Nesses entreveros é que surgem as estórias de pescaria. Diz a literatura popular que os pescadores tendem a relatar fatos razoavelmente inexistentes. Explico: Como me considero uma pessoa adepta a essa modalidade de lazer não posso admitir que nossa categoria seja chamada de mentirosa. Admito, no mínimo, o exagero do “causo”. Pode ser que o narrar, empolgado, assuma proporções um pouco além da realidade, mas sempre haverá um elo de verdade, mesmo que seja apenas uma vírgula no contexto de uma estória de muitos pontos e muitos parágrafos. Entendeu? Acho que não... Estória de pescador é assim mesmo, ninguém precisa entender, basta que ela exista, para dar maior brilhantismo a esse valioso momento de lazer.
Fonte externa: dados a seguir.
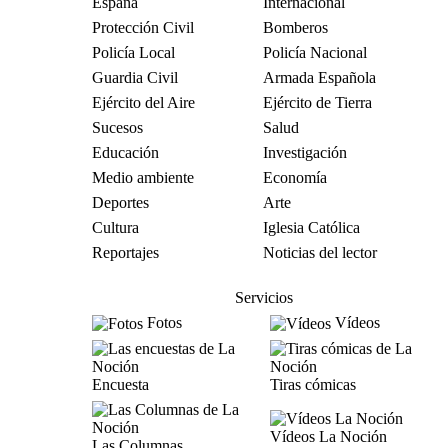
España
Internacional
Protección Civil
Bomberos
Policía Local
Policía Nacional
Guardia Civil
Armada Española
Ejército del Aire
Ejército de Tierra
Sucesos
Salud
Educación
Investigación
Medio ambiente
Economía
Deportes
Arte
Cultura
Iglesia Católica
Reportajes
Noticias del lector
Servicios
Fotos
Vídeos
Encuesta
Tiras cómicas
Vídeos La Noción
Las Columnas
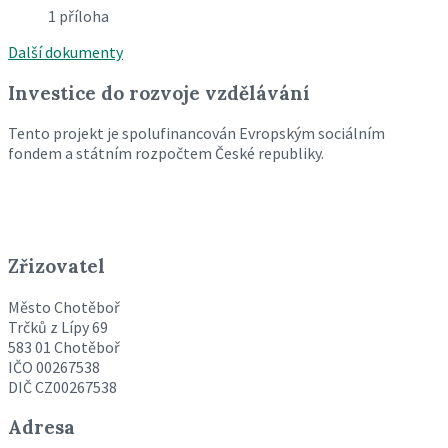
1 příloha
Další dokumenty
Investice do rozvoje vzdělávání
Tento projekt je spolufinancován Evropským sociálním
fondem a státním rozpočtem České republiky.
Zřizovatel
Město Chotěboř
Trčků z Lípy 69
583 01 Chotěboř
IČO 00267538
DIČ CZ00267538
Adresa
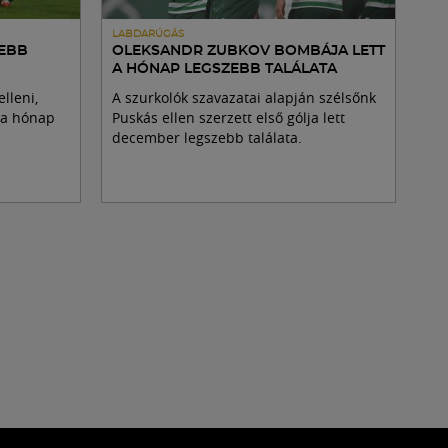
LABDARÚGÁS
ZEBB
OLEKSANDR ZUBKOV BOMBÁJA LETT
A HÓNAP LEGSZEBB TALÁLATA
lleni,
A szurkolók szavazatai alapján szélsőnk
t a hónap
Puskás ellen szerzett első gólja lett
december legszebb találata.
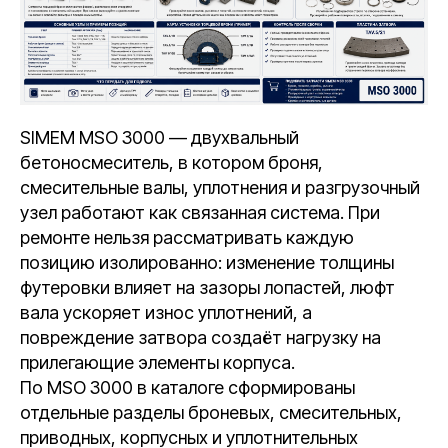
SIMEM MSO 3000 — двухвальный
бетоносмеситель, в котором броня,
смесительные валы, уплотнения и разгрузочный
узел работают как связанная система. При
ремонте нельзя рассматривать каждую
позицию изолированно: изменение толщины
футеровки влияет на зазоры лопастей, люфт
вала ускоряет износ уплотнений, а
повреждение затвора создаёт нагрузку на
прилегающие элементы корпуса.
По MSO 3000 в каталоге сформированы
отдельные разделы броневых, смесительных,
приводных, корпусных и уплотнительных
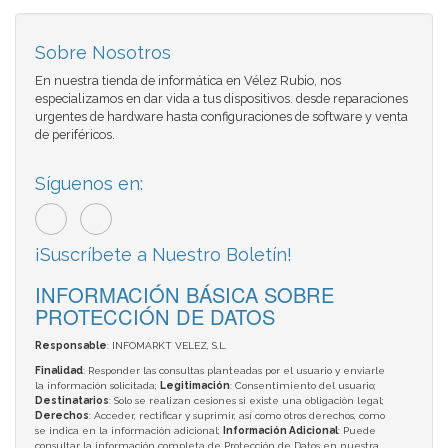
Sobre Nosotros
En nuestra tienda de informática en Vélez Rubio, nos
especializamos en dar vida a tus dispositivos. desde reparaciones
urgentes de hardware hasta configuraciones de software y venta
de periféricos.
Síguenos en:
¡Suscríbete a Nuestro Boletín!
INFORMACIÓN BÁSICA SOBRE
PROTECCIÓN DE DATOS
Responsable
: INFOMARKT VELEZ, S.L.
Finalidad
: Responder las consultas planteadas por el usuario y enviarle
la información solicitada;
Legitimación
: Consentimiento del usuario;
Destinatarios
: Solo se realizan cesiones si existe una obligación legal;
Derechos
: Acceder, rectificar y suprimir, así como otros derechos, como
se indica en la información adicional;
Información Adicional
: Puede
consultar la información completa de Protección de Datos en nuestra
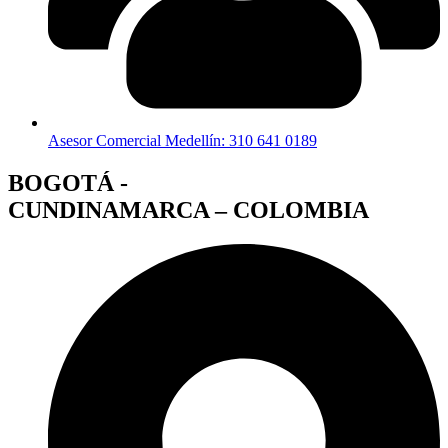
Asesor Comercial Medellín: 310 641 0189
BOGOTÁ -
CUNDINAMARCA – COLOMBIA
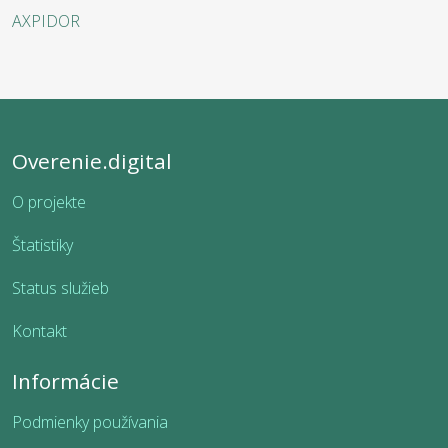
AXPIDOR
Overenie.digital
O projekte
Štatistiky
Status služieb
Kontakt
Informácie
Podmienky používania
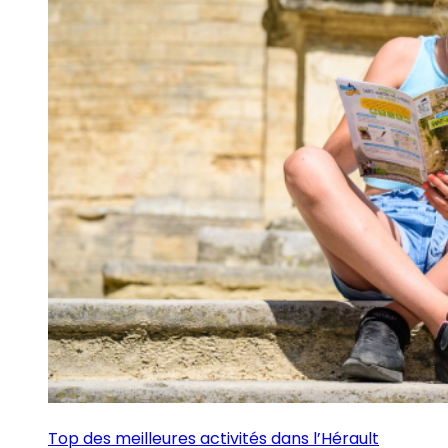
Top des meilleures activités dans l’Hérault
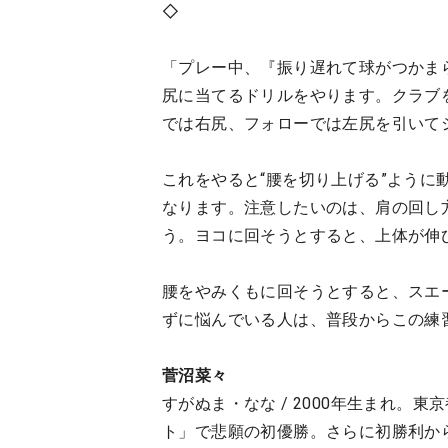
◇
「プレー中、『振り遅れて球がつかま
尻に当てるドリルをやります。クラブ
では右尻、フォローでは左尻を引いて
これをやると“腰を切り上げる”よう
なります。注意したいのは、肩の回し
う。ヨコに回そうとすると、上体が伸
腰をやみくもに回そうとすると、スエ
ずに悩んでいる人は、普段からこの練
菅沼菜々
すがぬま・なな / 2000年生まれ。東
ト」で悲願の初優勝。さらに初勝利か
Conto uma dessas: Meu pai armou um anzol com mandioca assada – isca muito boa para pegar pacu. Como o peixe não vinha e era hora do almoço, resolveu deixar o molinete armado no escoro do barco. Quando voltou do almoço havia um enorme pintado de uns 08 quilos no anzol. Como pôde aquela isca atrair o peixe de couro, que só come minhoca ou isca viva? A explicação: a isca utilizada atraiu uma piraputanga e esta por sua vez atraiu o pintado. Acredita?
O que importa nisso tudo, não são as estórias hilariantes, pois a sabedoria popular já aprendeu a absorvê-las com bom humor. Vale mais a diversão e a forma de relaxamento que o pescador se envereda nessas ocasiões, já que, geralmente, o certame vem agregado a uma boa cerveja, estupidamente gelada, dentro dos isopores, que saem de casa – com uma capacidade mais acentuada – com a desculpa de trazer o peixe, mas que no fundo a sua posse só se justifica ante uma maior quantidade de latinhas que sempre acompanham o pescador nato.
O bom pescador não é aquele que vai ao rio e traz para casa um freezer cheio de peixes. Esse talvez seja o objetivo de quem vive disso. O pescador amador deve conscientizar-se de que a natureza sempre que agredida responderá com a redução de seus recursos naturais.
Assim, a melhor solução é ir ao rio e pescar o suficiente para comer naqueles momentos, ou, se trazer algum exemplar, obedecer, rigorosamente, as leis ambientais. Só assim, esse lazer ainda se estenderá por muitos anos. Do contrário, num futuro remoto, só iremos encontrar leitos ressecados e apenas a saudade desses momentos de felicidade.